Assignment. Among the entries below, extract exactly the lines that run from the one with "Mater Biol Appl." through the one with "Structural characterization and rheological", both ends included.

Supplied entries.
——————————
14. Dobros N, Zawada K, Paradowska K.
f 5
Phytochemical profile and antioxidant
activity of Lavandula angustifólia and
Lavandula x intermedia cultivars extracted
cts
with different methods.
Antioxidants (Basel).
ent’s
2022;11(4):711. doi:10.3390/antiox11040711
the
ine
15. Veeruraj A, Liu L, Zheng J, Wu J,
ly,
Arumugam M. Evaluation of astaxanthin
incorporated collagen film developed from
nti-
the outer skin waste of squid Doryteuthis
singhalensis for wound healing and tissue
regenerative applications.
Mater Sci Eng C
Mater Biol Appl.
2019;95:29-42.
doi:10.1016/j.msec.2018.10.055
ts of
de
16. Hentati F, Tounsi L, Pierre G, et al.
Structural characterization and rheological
——————————
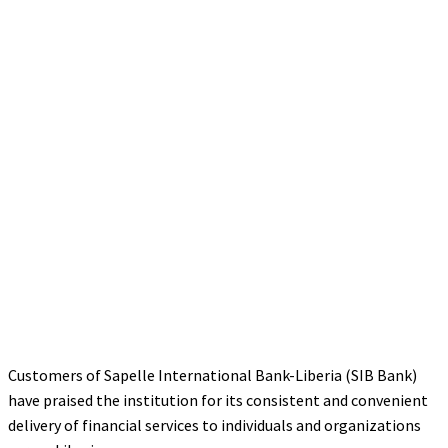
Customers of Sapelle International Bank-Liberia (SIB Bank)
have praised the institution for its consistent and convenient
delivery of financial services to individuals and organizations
——————————
Reply to the task.
Mater Biol Appl.
2019;95:29-42.
doi:10.1016/j.msec.2018.10.055
ts of
de
16. Hentati F, Tounsi L, Pierre G, et al.
Structural characterization and rheological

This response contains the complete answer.